*** Block opens ***
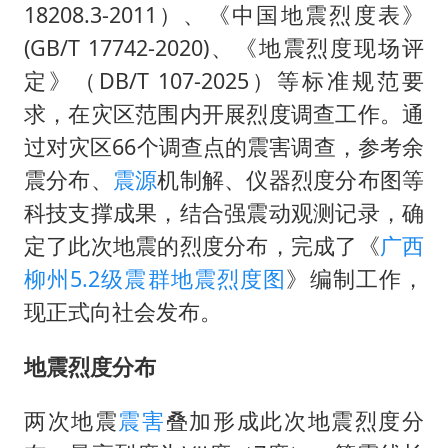
薛之谦杭州站演唱会取消
18208.3-2011）、《中国地震烈度表》
泰国初中生饮弹自尽前开了26枪
(GB/T 17742-2020)、《地震烈度现场评
“准2万亿”之城点名支持三所大学
定》（DB/T 107-2025）等标准规范要
求，在灾区范围内开展烈度调查工作。通
店主称换“青海拉面”招牌后生意更好
过对灾区66个调查点的震害调查，参考余
女儿为争财产堵门阻挠父亲出殡
震分布、
震源
机制解、仪器烈度分布图等
习近平心系体育强国建设
科技支撑成果，结合强震动观测记录，确
定了此次地震的烈度分布，完成了《
广西
柳州5.2级震群地震烈度图
》编制工作，
现正式向社会发布。
地震烈度分布
两次地震
震害
叠加形成此次地震烈度分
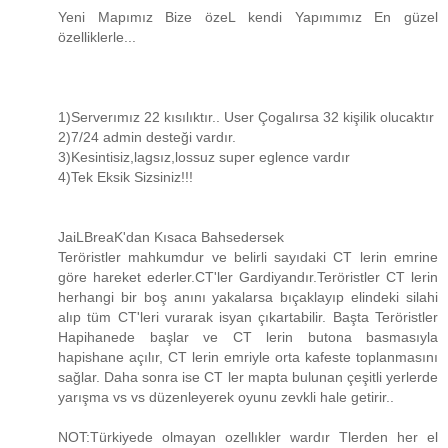
Yeni Mapımız Bize özeL kendi Yapımımız En güzel
özelliklerle...
1)Serverımız 22 kısılıktır.. User Çogalırsa 32 kişilik olucaktır
2)7/24 admin desteği vardır.
3)Kesintisiz,lagsız,lossuz super eglence vardır
4)Tek Eksik Sizsiniz!!!
JaiLBreaK'dan Kısaca Bahsedersek
Teröristler mahkumdur ve belirli sayıdaki CT lerin emrine
göre hareket ederler.CT'ler Gardiyandır.Teröristler CT lerin
herhangi bir boş anını yakalarsa bıçaklayıp elindeki silahi
alıp tüm CT'leri vurarak isyan çıkartabilir. Başta Teröristler
Hapihanede başlar ve CT lerin butona basmasıyla
hapishane açılır, CT lerin emriyle orta kafeste toplanmasını
sağlar. Daha sonra ise CT ler mapta bulunan çeşitli yerlerde
yarışma vs vs düzenleyerek oyunu zevkli hale getirir..
NOT:Türkiyede olmayan ozellıkler wardır Tlerden her el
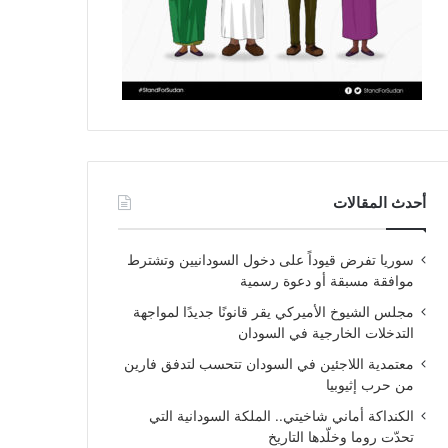
أحدث المقالات
سوريا تفرض قيوداً على دخول السودانيين وتشترط
موافقة مسبقة أو دعوة رسمية
مجلس الشيوخ الأميركي يقر قانونًا جديدًا لمواجهة
التدخلات الخارجية في السودان
معتمدية اللاجئين في السودان تتحسب لتدفق فارين
من حرب إثيوبيا
الكنداكة أماني شاخيتي.. الملكة السودانية التي
تحدّت روما وخلّدها التاريخ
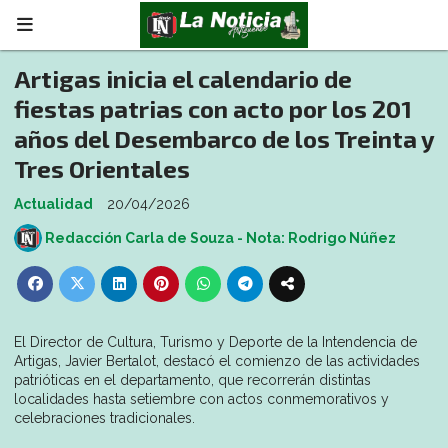
Artigas inicia el calendario de
fiestas patrias con acto por los 201
años del Desembarco de los Treinta y
Tres Orientales
Actualidad
20/04/2026
Redacción Carla de Souza - Nota: Rodrigo Núñez
El Director de Cultura, Turismo y Deporte de la Intendencia de
Artigas, Javier Bertalot, destacó el comienzo de las actividades
patrióticas en el departamento, que recorrerán distintas
localidades hasta setiembre con actos conmemorativos y
celebraciones tradicionales.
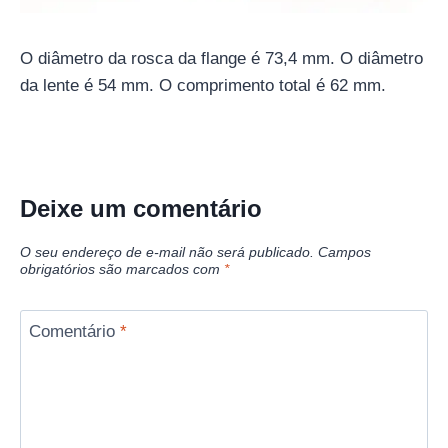
O diâmetro da rosca da flange é 73,4 mm. O diâmetro
da lente é 54 mm. O comprimento total é 62 mm.
Deixe um comentário
O seu endereço de e-mail não será publicado.
Campos
obrigatórios são marcados com
*
Comentário
*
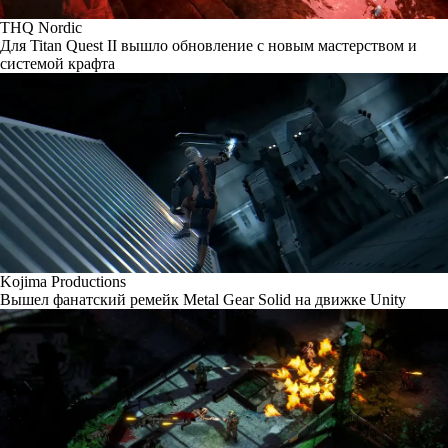
THQ Nordic
Для Titan Quest II вышло обновление с новым мастерством и
системой крафта
Kojima Productions
Вышел фанатский ремейк Metal Gear Solid на движке Unity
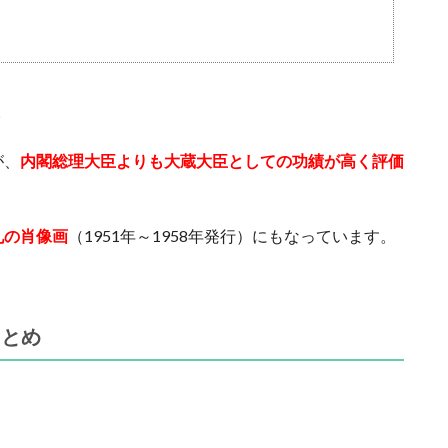
。
が、
内閣総理大臣よりも大蔵大臣としての功績が高く評価
札の肖像画
（1951年～1958年発行）にもなっています。
まとめ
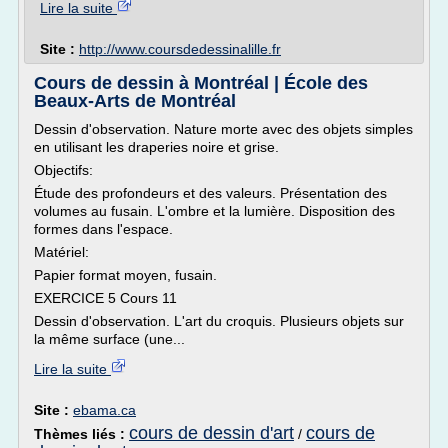
Lire la suite
Site :
http://www.coursdedessinalille.fr
Cours de dessin à Montréal | École des
Beaux-Arts de Montréal
Dessin d'observation. Nature morte avec des objets simples
en utilisant les draperies noire et grise.
Objectifs:
Étude des profondeurs et des valeurs. Présentation des
volumes au fusain. L'ombre et la lumière. Disposition des
formes dans l'espace.
Matériel:
Papier format moyen, fusain.
EXERCICE 5 Cours 11
Dessin d'observation. L'art du croquis. Plusieurs objets sur
la même surface (une...
Lire la suite
Site :
ebama.ca
cours de dessin d'art
cours de
Thèmes liés :
/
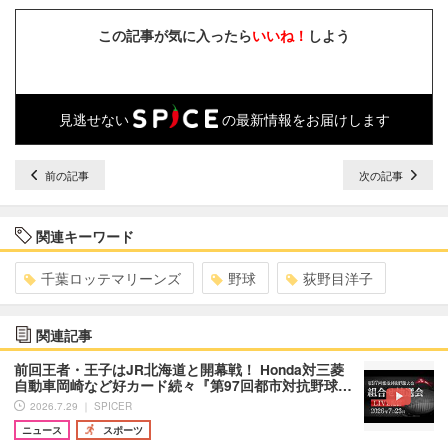
この記事が気に入ったら
いいね！
しよう
見逃せない
の最新情報をお届けします
前の記事
次の記事
関連キーワード
千葉ロッテマリーンズ
野球
荻野目洋子
関連記事
前回王者・王子はJR北海道と開幕戦！ Honda対三菱
自動車岡崎など好カード続々『第97回都市対抗野球…
2026.7.29 ｜ SPICER
ニュース
スポーツ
*** Block closes ***
TASK OBJECTIVE
Transcribe exactly, please, the lines between the start of the records above and the line holding "hapishane açılır, CT", counting both of those lines and omitting pictures.

EXERCISE ANSWER
薛之谦杭州站演唱会取消
18208.3-2011）、《中国地震烈度表》
泰国初中生饮弹自尽前开了26枪
(GB/T 17742-2020)、《地震烈度现场评
“准2万亿”之城点名支持三所大学
定》（DB/T 107-2025）等标准规范要
求，在灾区范围内开展烈度调查工作。通
店主称换“青海拉面”招牌后生意更好
过对灾区66个调查点的震害调查，参考余
女儿为争财产堵门阻挠父亲出殡
震分布、
震源
机制解、仪器烈度分布图等
习近平心系体育强国建设
科技支撑成果，结合强震动观测记录，确
定了此次地震的烈度分布，完成了《
广西
柳州5.2级震群地震烈度图
》编制工作，
现正式向社会发布。
地震烈度分布
两次地震
震害
叠加形成此次地震烈度分
Yeni Mapımız Bize özeL kendi Yapımımız En güzel
özelliklerle...
1)Serverımız 22 kısılıktır.. User Çogalırsa 32 kişilik olucaktır
2)7/24 admin desteği vardır.
3)Kesintisiz,lagsız,lossuz super eglence vardır
4)Tek Eksik Sizsiniz!!!
JaiLBreaK'dan Kısaca Bahsedersek
Teröristler mahkumdur ve belirli sayıdaki CT lerin emrine
göre hareket ederler.CT'ler Gardiyandır.Teröristler CT lerin
herhangi bir boş anını yakalarsa bıçaklayıp elindeki silahi
alıp tüm CT'leri vurarak isyan çıkartabilir. Başta Teröristler
Hapihanede başlar ve CT lerin butona basmasıyla
hapishane açılır, CT lerin emriyle orta kafeste toplanmasını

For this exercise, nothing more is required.